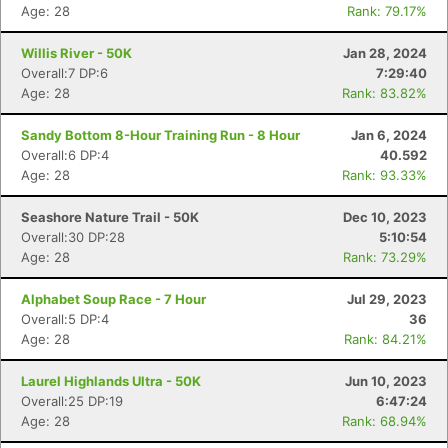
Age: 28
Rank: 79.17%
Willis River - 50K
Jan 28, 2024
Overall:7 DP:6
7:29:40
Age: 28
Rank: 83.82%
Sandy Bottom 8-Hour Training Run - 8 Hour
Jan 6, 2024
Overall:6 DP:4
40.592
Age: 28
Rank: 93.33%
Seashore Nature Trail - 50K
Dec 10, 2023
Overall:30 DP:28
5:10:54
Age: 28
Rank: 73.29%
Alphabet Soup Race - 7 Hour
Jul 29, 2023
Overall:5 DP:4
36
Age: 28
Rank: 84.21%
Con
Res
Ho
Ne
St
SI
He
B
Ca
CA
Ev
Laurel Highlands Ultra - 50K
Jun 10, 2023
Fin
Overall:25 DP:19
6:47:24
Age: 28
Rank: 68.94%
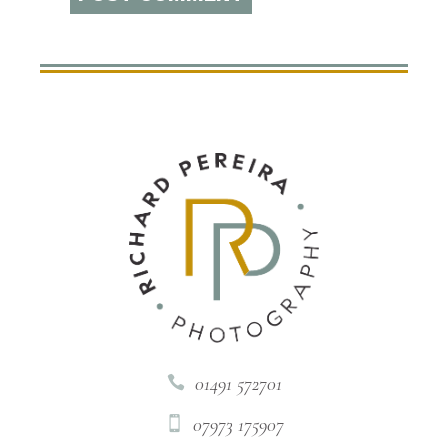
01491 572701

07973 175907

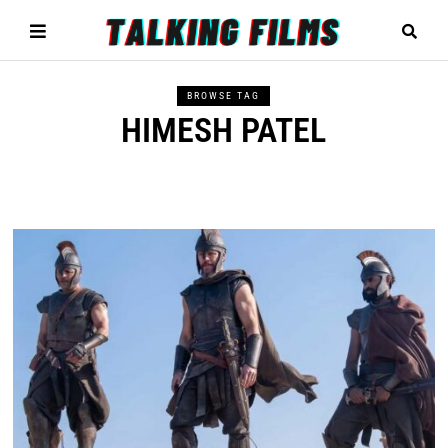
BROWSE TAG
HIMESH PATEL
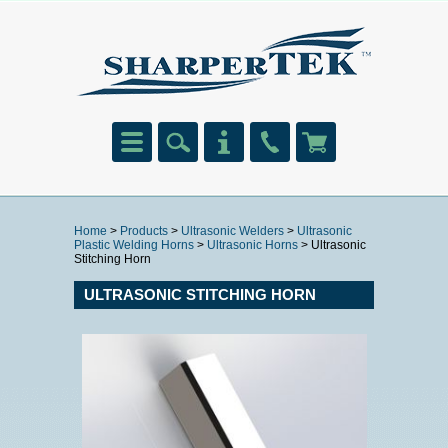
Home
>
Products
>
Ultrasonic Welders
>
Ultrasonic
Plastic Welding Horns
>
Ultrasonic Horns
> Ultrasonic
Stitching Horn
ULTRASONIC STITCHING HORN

==

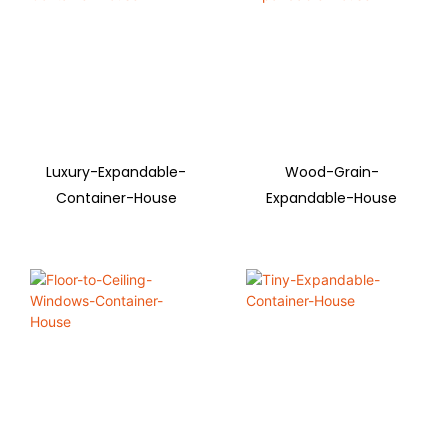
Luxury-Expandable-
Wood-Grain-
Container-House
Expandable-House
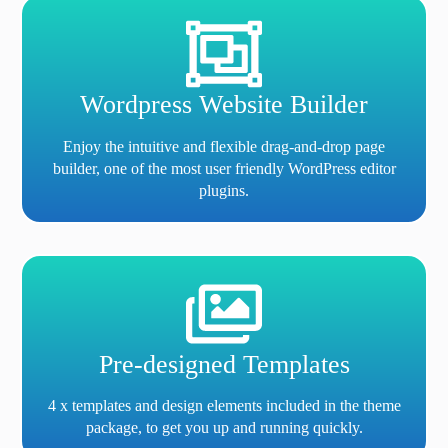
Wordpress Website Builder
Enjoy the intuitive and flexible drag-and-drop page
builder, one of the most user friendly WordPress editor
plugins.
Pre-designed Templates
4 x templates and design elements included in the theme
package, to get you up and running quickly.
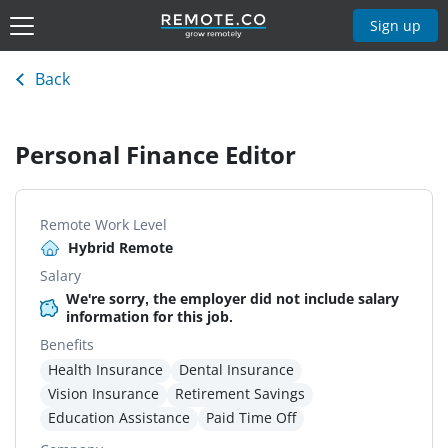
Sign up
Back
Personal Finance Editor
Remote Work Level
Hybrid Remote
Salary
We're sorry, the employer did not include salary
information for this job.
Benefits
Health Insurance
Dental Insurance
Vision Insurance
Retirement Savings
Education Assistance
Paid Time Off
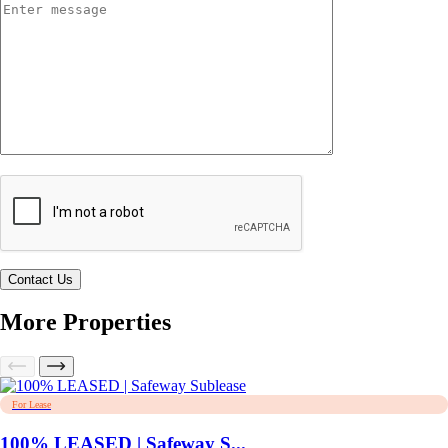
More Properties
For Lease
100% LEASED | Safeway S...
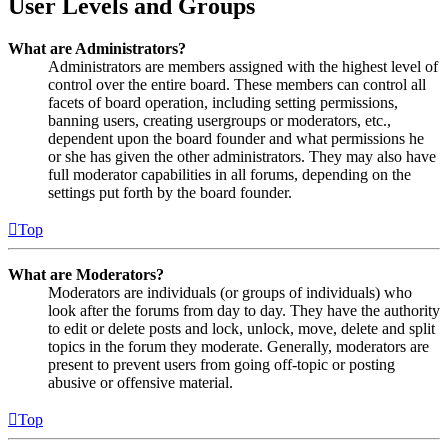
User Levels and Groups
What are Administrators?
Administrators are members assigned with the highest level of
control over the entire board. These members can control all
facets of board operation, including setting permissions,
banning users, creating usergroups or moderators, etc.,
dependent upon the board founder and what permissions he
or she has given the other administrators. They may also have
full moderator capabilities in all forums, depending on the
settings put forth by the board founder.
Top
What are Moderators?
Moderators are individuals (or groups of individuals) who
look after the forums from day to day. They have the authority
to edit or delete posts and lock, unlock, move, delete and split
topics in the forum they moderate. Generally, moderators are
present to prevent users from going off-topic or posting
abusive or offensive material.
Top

→ **ABOUT THIS EXERCISE**: Look above for the line with "07973 175907" and the line with "ULTRASONIC STITCHING HORN". Copy them and every line between, exactly, but no pictures.

→ **ANSWER TO THIS TASK**:
07973 175907

BROWSE TAG
HIMESH PATEL
Home
>
Products
>
Ultrasonic Welders
>
Ultrasonic
Plastic Welding Horns
>
Ultrasonic Horns
> Ultrasonic
Stitching Horn
ULTRASONIC STITCHING HORN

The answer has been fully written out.